Harga Minyak Naik 0,52 Persen akibat Ketegangan AS dan Iran

Ilustrasi minyak wti (FOTO : NET)
Penulis: Akbar
Rabu, 19 Agustus 2026 | 01:47:41 WIB

JAKARTA – Harga minyak bergerak menguat pada sesi perdagangan Rabu (19/8/2026) pagi.

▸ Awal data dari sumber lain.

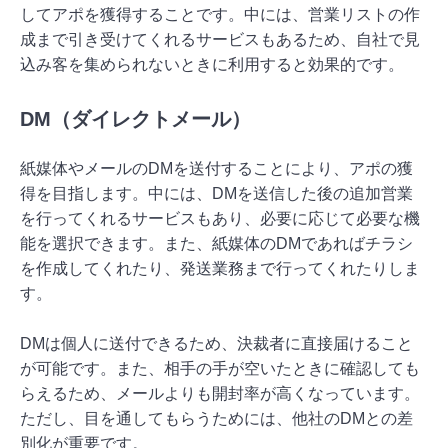
してアポを獲得することです。中には、営業リストの作
成まで引き受けてくれるサービスもあるため、自社で見
込み客を集められないときに利用すると効果的です。
DM（ダイレクトメール）
紙媒体やメールのDMを送付することにより、アポの獲
得を目指します。中には、DMを送信した後の追加営業
を行ってくれるサービスもあり、必要に応じて必要な機
能を選択できます。また、紙媒体のDMであればチラシ
を作成してくれたり、発送業務まで行ってくれたりしま
す。
DMは個人に送付できるため、決裁者に直接届けること
が可能です。また、相手の手が空いたときに確認しても
らえるため、メールよりも開封率が高くなっています。
ただし、目を通してもらうためには、他社のDMとの差
別化が重要です。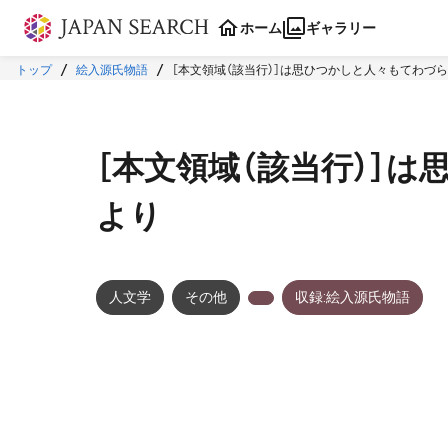
本文に飛ぶ
ホーム
ギャラリー
トップ
絵入源氏物語
［本文領域（該当行）］は思ひつかしと人々もてわづ
［本文領域（該当行）］
より
人文学
その他
収録:絵入源氏物語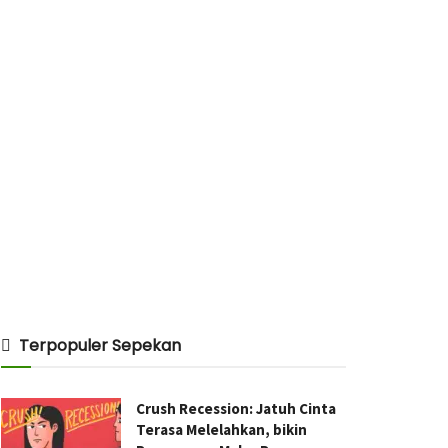
Terpopuler Sepekan
Crush Recession: Jatuh Cinta
Terasa Melelahkan, bikin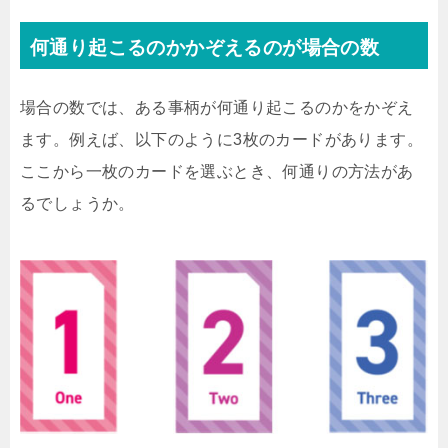
何通り起こるのかかぞえるのが場合の数
場合の数では、ある事柄が何通り起こるのかをかぞえ
ます。例えば、以下のように3枚のカードがあります。
ここから一枚のカードを選ぶとき、何通りの方法があ
るでしょうか。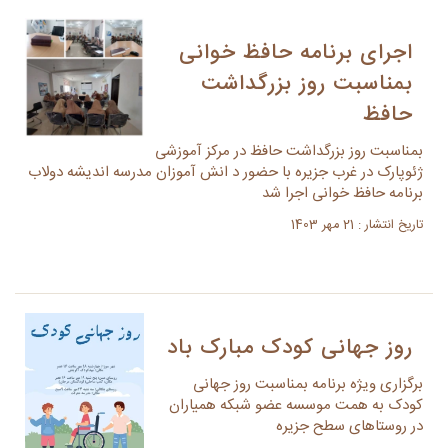
اجرای برنامه حافظ خوانی
بمناسبت روز بزرگداشت
حافظ
بمناسبت روز بزرگداشت حافظ در مرکز آموزشی
ژئوپارک در غرب جزیره با حضور د انش آموزان مدرسه اندیشه دولاب
برنامه حافظ خوانی اجرا شد
تاریخ انتشار : 21 مهر 1403
روز جهانی کودک مبارک باد
برگزاری ویژه برنامه بمناسبت روز جهانی
کودک به همت موسسه عضو شبکه همیاران
در روستاهای سطح جزیره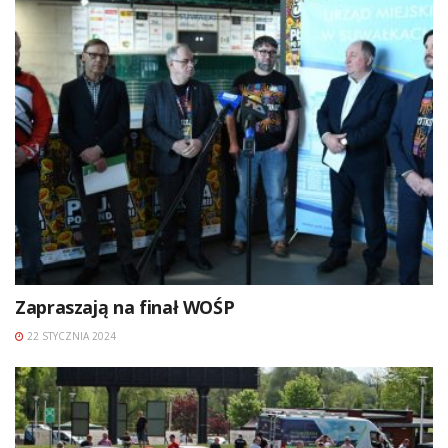
Zapraszają na finał WOŚP
22 STYCZNIA 2024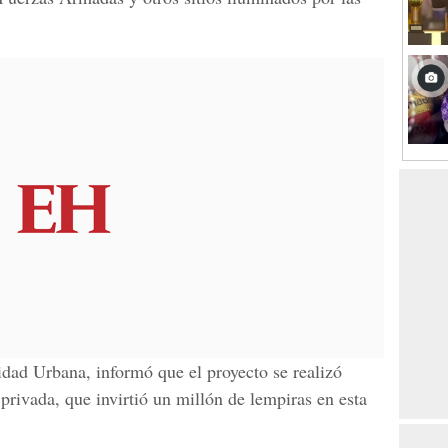
dad Urbana, informó que el proyecto se realizó
 privada, que invirtió un millón de lempiras en esta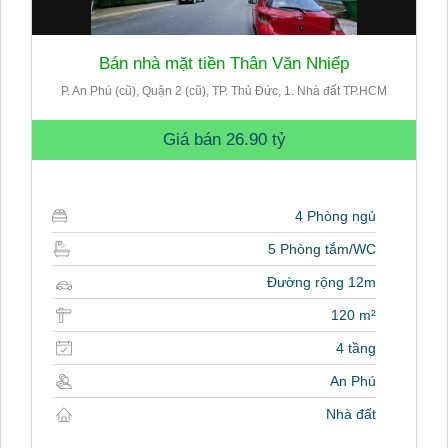
Bán nhà mặt tiền Thân Văn Nhiếp
P. An Phú (cũ), Quận 2 (cũ), TP. Thủ Đức, 1. Nhà đất TP.HCM
Giá bán
26.90 tỷ
4 Phòng ngủ
5 Phòng tắm/WC
Đường rộng 12m
120 m²
4 tầng
An Phú
Nhà đất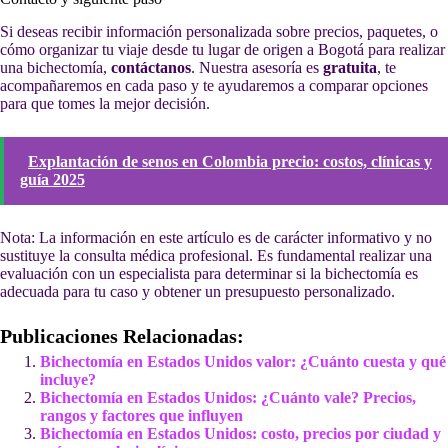
Si deseas recibir información personalizada sobre precios, paquetes, o
cómo organizar tu viaje desde tu lugar de origen a Bogotá para realizar
una bichectomía,
contáctanos
. Nuestra asesoría es
gratuita
, te
acompañaremos en cada paso y te ayudaremos a comparar opciones
para que tomes la mejor decisión.
Explantación de senos en Colombia precio: costos, clínicas y
guía 2025
Nota: La información en este artículo es de carácter informativo y no
sustituye la consulta médica profesional. Es fundamental realizar una
evaluación con un especialista para determinar si la bichectomía es
adecuada para tu caso y obtener un presupuesto personalizado.
Publicaciones Relacionadas:
Bichectomía en Estados Unidos valor: ¿Cuánto cuesta y qué
incluye?
Bichectomía en Estados Unidos: ¿Cuánto vale? Precios,
rangos y factores que influyen
Bichectomía en Estados Unidos: costo, precios por ciudad y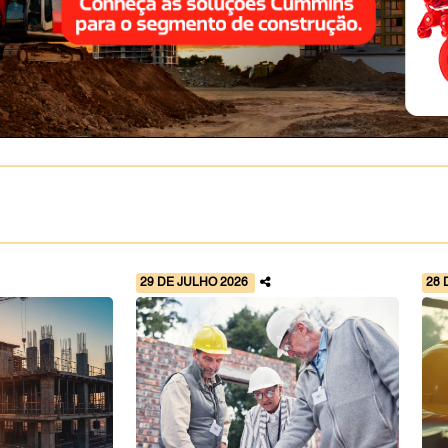
29 DE JULHO 2026
28 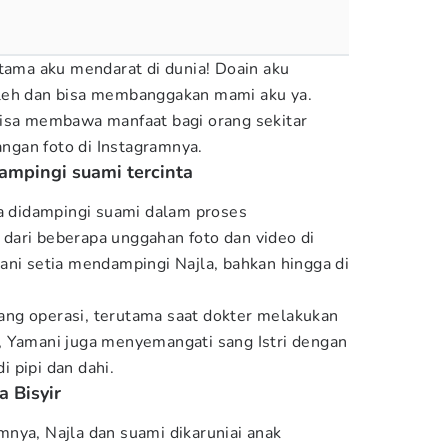
rtama aku mendarat di dunia! Doain aku
leh dan bisa membanggakan mami aku ya.
bisa membawa manfaat bagi orang sekitar
rangan foto di Instagramnya.
ampingi suami tercinta
ga didampingi suami dalam proses
at dari beberapa unggahan foto dan video di
ani setia mendampingi Najla, bahkan hingga di
ruang operasi, terutama saat dokter melakukan
, Yamani juga menyemangati sang Istri dengan
 pipi dan dahi.
a Bisyir
nya, Najla dan suami dikaruniai anak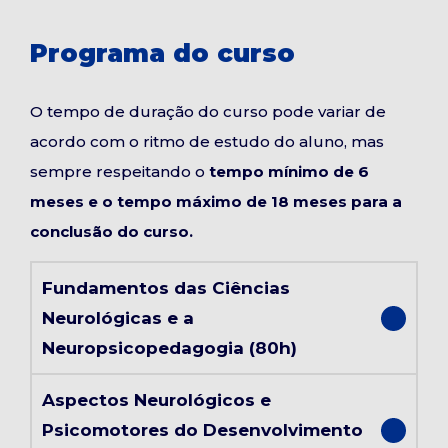
Programa do curso
O tempo de duração do curso pode variar de
acordo com o ritmo de estudo do aluno, mas
sempre respeitando o
tempo mínimo de 6
meses e o tempo máximo de 18 meses para a
conclusão do curso.
Fundamentos das Ciências
Neurológicas e a
Neuropsicopedagogia (80h)
Aspectos Neurológicos e
Psicomotores do Desenvolvimento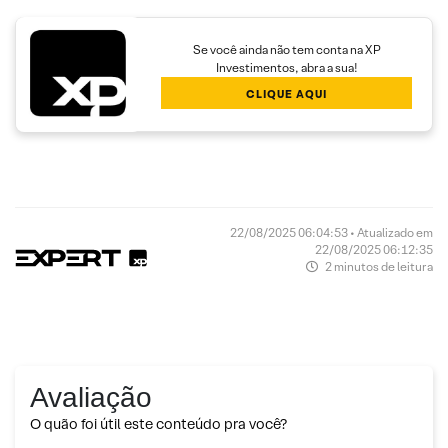
Se você ainda não tem conta na XP
Investimentos, abra a sua!
CLIQUE AQUI
22/08/2025 06:04:53 • Atualizado em
22/08/2025 06:12:35
2 minutos de leitura
Avaliação
O quão foi útil este conteúdo pra você?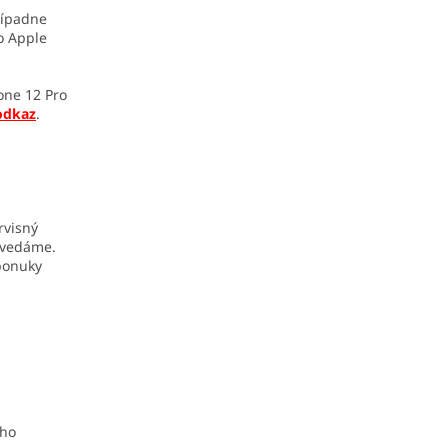
rípadne
o Apple
one 12 Pro
odkaz
.
rvisný
ovedáme.
 ponuky
eho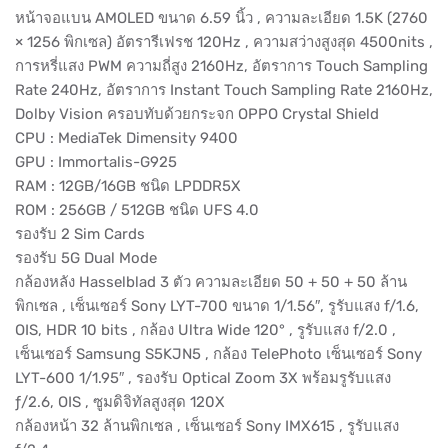
หน้าจอแบน AMOLED ขนาด 6.59 นิ้ว , ความละเอียด 1.5K (2760
× 1256 พิกเซล) อัตรารีเฟรช 120Hz , ความสว่างสูงสุด 4500nits ,
การหรี่แสง PWM ความถี่สูง 2160Hz, อัตราการ Touch Sampling
Rate 240Hz, อัตราการ Instant Touch Sampling Rate 2160Hz,
Dolby Vision ครอบทับด้วยกระจก OPPO Crystal Shield
CPU : MediaTek Dimensity 9400
GPU : Immortalis-G925
RAM : 12GB/16GB ชนิด LPDDR5X
ROM : 256GB / 512GB ชนิด UFS 4.0
รองรับ 2 Sim Cards
รองรับ 5G Dual Mode
กล้องหลัง Hasselblad 3 ตัว ความละเอียด 50 + 50 + 50 ล้าน
พิกเซล , เซ็นเซอร์ Sony LYT-700 ขนาด 1/1.56″, รูรับแสง f/1.6,
OIS, HDR 10 bits , กล้อง Ultra Wide 120° , รูรับแสง f/2.0 ,
เซ็นเซอร์ Samsung S5KJN5 , กล้อง TelePhoto เซ็นเซอร์ Sony
LYT-600 1/1.95″ , รองรับ Optical Zoom 3X พร้อมรูรับแสง
ƒ/2.6, OIS , ซูมดิจิทัลสูงสุด 120X
กล้องหน้า 32 ล้านพิกเซล , เซ็นเซอร์ Sony IMX615 , รูรับแสง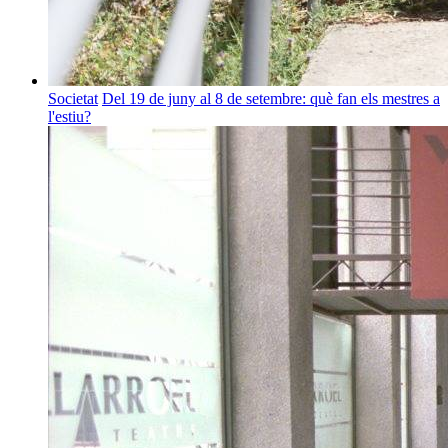
Societat
Del 19 de juny al 8 de setembre: què fan els mestres a
l'estiu?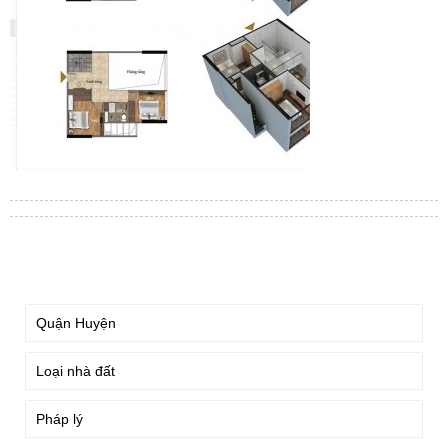
TÌM KIẾM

Pada pukul 07/25 WIB, harga minyak West Texas Intermediate (WTI) kontrak pengiriman September 2026 di New York Mercantile Exchange berada pada level US$ 85,38 per barel, atau menguat 0,52% dibandingkan hari sebelumnya yang tercatat US$ 84,94 per barel.

Penguatan harga minyak ini terjadi selama empat hari berturut-turut karena belum terlihatnya kemajuan dalam penyelesaian konflik antara AS dan Iran.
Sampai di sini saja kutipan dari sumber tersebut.